▸ Extracted information:
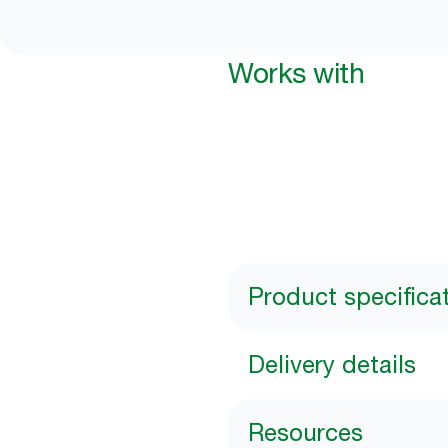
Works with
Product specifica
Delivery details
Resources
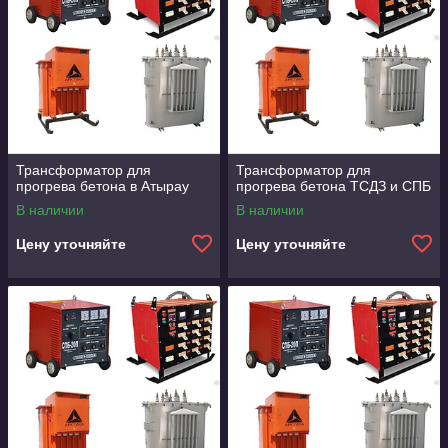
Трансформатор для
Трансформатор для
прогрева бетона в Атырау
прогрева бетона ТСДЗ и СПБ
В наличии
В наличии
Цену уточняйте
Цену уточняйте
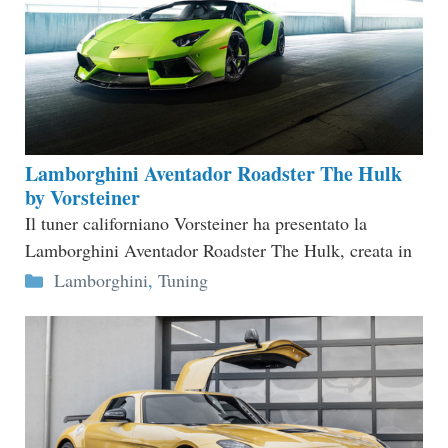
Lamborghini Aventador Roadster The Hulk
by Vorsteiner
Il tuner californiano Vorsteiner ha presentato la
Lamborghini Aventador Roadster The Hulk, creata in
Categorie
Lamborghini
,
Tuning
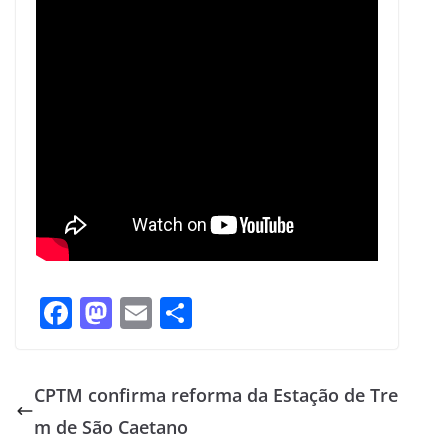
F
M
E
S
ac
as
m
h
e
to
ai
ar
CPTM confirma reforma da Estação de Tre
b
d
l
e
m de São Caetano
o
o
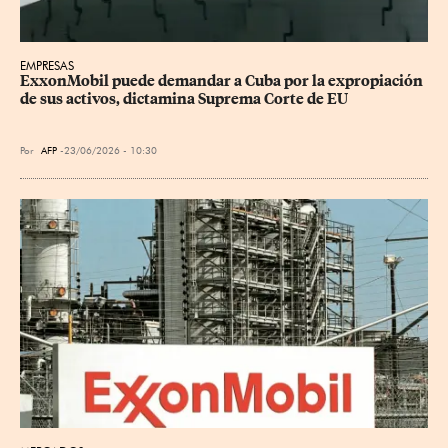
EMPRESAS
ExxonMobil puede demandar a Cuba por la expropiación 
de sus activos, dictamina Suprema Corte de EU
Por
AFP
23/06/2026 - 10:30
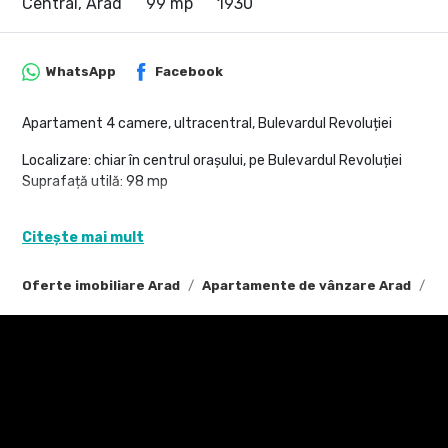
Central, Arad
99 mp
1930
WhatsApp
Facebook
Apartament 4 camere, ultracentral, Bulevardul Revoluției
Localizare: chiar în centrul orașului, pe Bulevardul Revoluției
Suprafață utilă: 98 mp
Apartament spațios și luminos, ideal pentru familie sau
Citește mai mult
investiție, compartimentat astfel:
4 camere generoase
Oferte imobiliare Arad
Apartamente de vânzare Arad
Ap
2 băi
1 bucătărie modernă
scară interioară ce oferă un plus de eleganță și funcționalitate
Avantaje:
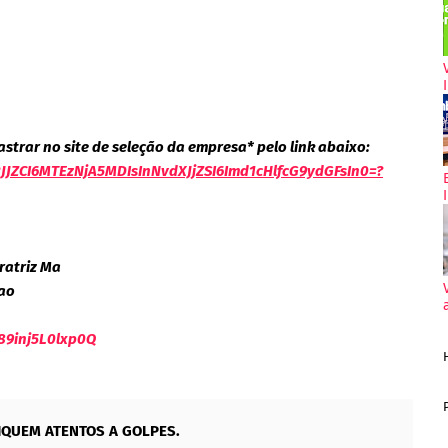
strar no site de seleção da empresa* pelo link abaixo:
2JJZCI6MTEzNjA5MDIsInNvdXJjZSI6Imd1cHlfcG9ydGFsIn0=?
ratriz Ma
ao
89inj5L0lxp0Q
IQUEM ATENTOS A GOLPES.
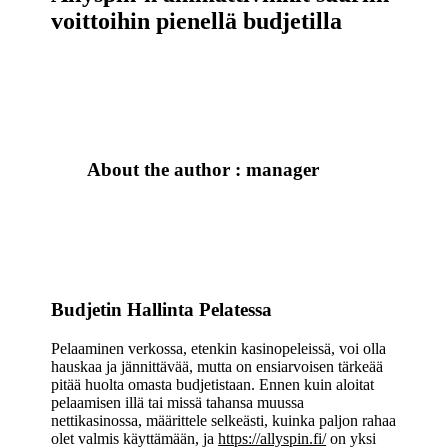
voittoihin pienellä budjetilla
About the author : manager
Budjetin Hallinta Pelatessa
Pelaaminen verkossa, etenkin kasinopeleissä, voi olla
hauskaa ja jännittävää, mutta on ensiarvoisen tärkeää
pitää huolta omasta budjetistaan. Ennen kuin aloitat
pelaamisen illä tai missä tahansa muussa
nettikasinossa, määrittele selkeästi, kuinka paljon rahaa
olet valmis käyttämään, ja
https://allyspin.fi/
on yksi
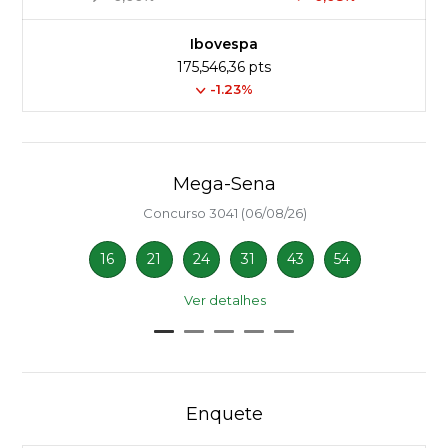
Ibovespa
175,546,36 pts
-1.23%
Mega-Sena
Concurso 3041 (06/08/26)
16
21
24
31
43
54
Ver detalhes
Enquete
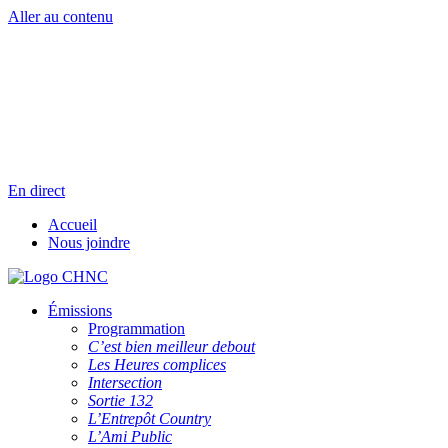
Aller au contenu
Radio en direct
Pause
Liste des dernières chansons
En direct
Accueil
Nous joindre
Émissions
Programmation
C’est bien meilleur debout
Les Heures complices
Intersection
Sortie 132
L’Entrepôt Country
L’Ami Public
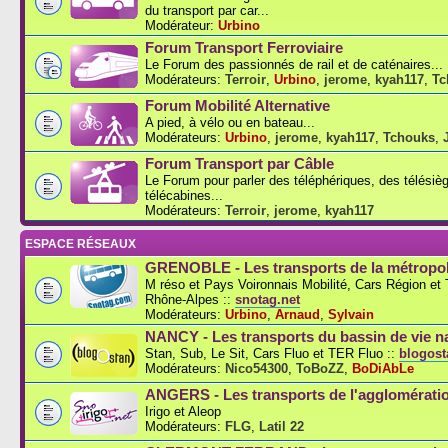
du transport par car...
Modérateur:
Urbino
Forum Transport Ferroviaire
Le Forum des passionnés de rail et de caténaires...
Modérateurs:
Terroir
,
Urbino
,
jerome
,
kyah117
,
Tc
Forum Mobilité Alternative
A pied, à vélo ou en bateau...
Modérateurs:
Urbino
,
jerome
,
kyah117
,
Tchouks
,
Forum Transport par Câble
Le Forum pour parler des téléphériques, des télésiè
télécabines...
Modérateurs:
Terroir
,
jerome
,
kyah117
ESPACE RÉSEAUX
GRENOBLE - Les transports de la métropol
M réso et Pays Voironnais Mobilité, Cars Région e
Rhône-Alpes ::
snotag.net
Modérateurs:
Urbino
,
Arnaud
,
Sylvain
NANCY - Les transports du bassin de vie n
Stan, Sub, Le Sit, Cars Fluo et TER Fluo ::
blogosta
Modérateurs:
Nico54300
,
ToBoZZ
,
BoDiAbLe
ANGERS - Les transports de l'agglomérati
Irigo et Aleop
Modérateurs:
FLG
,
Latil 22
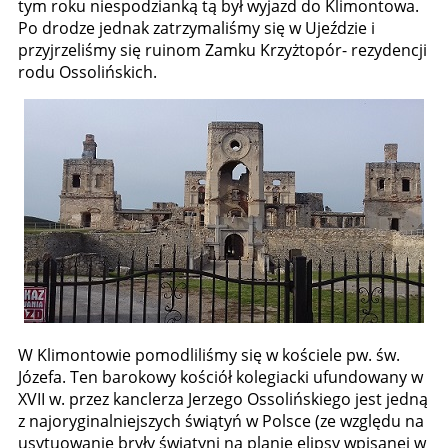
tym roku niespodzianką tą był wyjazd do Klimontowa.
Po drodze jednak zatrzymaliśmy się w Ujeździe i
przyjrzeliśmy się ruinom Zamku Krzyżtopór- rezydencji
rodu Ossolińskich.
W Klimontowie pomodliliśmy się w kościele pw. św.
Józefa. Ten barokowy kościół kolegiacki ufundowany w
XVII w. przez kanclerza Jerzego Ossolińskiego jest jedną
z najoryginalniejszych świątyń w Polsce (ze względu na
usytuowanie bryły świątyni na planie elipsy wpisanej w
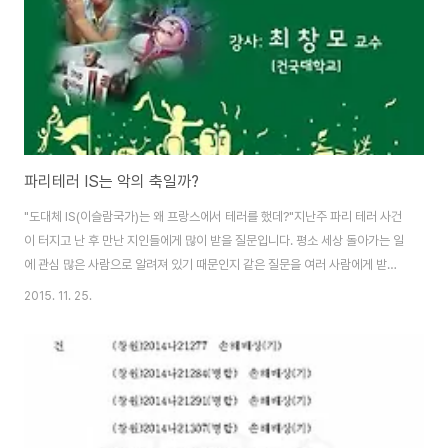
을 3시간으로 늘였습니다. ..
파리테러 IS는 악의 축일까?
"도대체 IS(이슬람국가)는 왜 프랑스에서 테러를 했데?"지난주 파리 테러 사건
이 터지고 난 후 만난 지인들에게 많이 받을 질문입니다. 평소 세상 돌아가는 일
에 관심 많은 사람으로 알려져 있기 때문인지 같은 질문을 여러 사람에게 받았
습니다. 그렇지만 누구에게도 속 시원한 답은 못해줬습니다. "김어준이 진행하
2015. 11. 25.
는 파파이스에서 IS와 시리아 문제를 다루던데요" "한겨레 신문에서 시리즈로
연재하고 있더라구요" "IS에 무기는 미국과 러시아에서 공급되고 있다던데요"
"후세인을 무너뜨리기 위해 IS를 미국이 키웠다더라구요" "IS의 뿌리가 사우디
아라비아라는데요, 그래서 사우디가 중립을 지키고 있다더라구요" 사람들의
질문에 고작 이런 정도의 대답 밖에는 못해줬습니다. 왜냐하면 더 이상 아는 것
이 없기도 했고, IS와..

▸ What to do: From the records above, transcribe exactly the lines starting at the one containing "Stan, Sub, Le" and ending at the one containing "XVII w. przez". Skip the pictures.

▸ Written solution:
Stan, Sub, Le Sit, Cars Fluo et TER Fluo ::
blogosta
Modérateurs:
Nico54300
,
ToBoZZ
,
BoDiAbLe
ANGERS - Les transports de l'agglomérati
Irigo et Aleop
Modérateurs:
FLG
,
Latil 22
tym roku niespodzianką tą był wyjazd do Klimontowa.
Po drodze jednak zatrzymaliśmy się w Ujeździe i
przyjrzeliśmy się ruinom Zamku Krzyżtopór- rezydencji
rodu Ossolińskich.
W Klimontowie pomodliliśmy się w kościele pw. św.
Józefa. Ten barokowy kościół kolegiacki ufundowany w
XVII w. przez kanclerza Jerzego Ossolińskiego jest jedną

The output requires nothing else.